Después, por vías desconocidas, se conectan los fragmentos de hoy y los del pasado reciente, el elefante indio, y aquella foto de nuestro jefe de estado delante de un elefante muerto por disparos suyos, estampado contra un árbol como si se tratara de un dibujo animado, y piensas que estás más de acuerdo con la muerte fortuita por atropello y la posterior decoración floral que con la derivad de un disparo real. Aunque en realidad, lo que te revuelve las tripas es que a la hora de disparar, el monarca no se lo pensara dos veces y bajara la escopeta, que no le invadiera una sensación de malestar, de duda, que acabara por vencer su afán depredador. Quizá hasta su acompañante se lo hubiera agradecido. Pero, entonces, te acuerdas de repente de otro viejo fragmento informativo que tienes clavado en el cerebro y con el que además coincides bastante, según el cual la religión, que seguramente está detrás de las flores, es opio, y añoras aquellos tiempo en que sabías leer las noticias de la mano de Marta Harnecker y todo te parecía claro.
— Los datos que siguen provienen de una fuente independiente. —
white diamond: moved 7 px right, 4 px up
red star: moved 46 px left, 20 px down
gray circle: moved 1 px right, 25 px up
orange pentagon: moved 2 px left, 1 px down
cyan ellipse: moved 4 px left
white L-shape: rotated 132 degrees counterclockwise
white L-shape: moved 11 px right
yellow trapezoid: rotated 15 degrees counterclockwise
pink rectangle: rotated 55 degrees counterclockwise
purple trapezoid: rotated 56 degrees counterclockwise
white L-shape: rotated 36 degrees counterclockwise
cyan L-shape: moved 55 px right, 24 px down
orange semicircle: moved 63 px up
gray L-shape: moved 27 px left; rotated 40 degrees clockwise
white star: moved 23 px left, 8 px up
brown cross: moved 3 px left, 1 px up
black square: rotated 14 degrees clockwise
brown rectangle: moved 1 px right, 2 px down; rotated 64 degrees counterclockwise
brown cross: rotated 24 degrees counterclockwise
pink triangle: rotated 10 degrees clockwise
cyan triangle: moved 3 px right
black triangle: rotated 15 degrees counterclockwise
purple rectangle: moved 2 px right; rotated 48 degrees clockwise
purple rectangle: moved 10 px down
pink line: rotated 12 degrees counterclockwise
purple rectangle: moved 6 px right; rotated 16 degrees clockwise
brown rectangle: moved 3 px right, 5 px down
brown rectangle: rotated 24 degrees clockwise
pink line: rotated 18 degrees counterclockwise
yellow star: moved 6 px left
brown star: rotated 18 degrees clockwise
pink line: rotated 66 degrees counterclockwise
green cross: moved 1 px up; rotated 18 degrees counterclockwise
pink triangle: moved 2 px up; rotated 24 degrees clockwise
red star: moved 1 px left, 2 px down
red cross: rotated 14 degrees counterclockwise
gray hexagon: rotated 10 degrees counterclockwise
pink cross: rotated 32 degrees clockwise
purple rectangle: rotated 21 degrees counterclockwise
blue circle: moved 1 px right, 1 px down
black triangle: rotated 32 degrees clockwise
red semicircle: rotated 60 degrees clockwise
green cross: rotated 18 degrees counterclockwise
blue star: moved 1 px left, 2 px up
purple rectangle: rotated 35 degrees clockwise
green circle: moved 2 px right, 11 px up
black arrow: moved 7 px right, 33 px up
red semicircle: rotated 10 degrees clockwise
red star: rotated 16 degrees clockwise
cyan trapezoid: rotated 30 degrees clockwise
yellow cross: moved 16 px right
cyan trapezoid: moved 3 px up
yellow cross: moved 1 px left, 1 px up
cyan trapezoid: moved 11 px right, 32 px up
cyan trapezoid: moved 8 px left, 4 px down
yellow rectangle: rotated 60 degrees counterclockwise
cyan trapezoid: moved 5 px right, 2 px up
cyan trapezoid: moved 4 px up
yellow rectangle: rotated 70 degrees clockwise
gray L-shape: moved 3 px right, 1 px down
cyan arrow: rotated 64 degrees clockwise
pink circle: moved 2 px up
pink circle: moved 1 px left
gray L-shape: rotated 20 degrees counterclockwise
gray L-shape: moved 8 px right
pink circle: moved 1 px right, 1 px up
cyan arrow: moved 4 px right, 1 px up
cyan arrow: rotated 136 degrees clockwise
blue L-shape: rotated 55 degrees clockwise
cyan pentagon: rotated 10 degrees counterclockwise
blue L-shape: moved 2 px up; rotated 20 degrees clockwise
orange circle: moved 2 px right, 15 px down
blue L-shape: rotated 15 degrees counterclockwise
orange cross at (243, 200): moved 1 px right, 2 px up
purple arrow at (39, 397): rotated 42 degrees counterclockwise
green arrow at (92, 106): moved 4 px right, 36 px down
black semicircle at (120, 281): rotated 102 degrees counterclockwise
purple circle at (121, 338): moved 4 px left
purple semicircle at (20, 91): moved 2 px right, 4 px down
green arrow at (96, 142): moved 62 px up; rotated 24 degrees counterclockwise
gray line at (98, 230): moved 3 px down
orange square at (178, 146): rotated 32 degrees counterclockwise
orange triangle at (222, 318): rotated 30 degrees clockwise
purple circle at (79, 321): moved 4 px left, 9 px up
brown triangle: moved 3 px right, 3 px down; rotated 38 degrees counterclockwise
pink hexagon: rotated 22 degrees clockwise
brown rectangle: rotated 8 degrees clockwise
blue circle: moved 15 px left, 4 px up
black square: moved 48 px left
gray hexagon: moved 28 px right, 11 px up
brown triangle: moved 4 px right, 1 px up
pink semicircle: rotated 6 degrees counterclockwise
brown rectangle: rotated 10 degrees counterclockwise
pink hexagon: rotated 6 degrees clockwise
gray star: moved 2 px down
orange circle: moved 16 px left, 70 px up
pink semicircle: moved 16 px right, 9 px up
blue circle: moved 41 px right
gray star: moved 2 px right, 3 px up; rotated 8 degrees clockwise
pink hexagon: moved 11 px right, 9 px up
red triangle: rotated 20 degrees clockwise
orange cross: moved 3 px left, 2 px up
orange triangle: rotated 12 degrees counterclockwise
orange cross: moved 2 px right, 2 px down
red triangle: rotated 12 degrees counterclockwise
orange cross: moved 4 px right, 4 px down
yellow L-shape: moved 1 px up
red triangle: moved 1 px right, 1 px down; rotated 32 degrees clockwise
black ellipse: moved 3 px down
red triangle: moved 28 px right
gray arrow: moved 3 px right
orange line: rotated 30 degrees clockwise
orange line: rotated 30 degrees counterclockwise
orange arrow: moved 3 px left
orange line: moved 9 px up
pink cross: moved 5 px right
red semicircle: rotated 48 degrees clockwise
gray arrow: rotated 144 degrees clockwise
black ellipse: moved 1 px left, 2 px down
Apago el ordenador, quito la tele e intento entender en silencio el motivo por el que aquella foto del rey para mí tiende a asumir el valor del gesto que provoca una antipatía definitiva, tan solo mitigada porque se le veía mayor, pidió excusas y quizás quería ofrecer un trofeo real a una bella dama yo diría que finísimamente botulizada.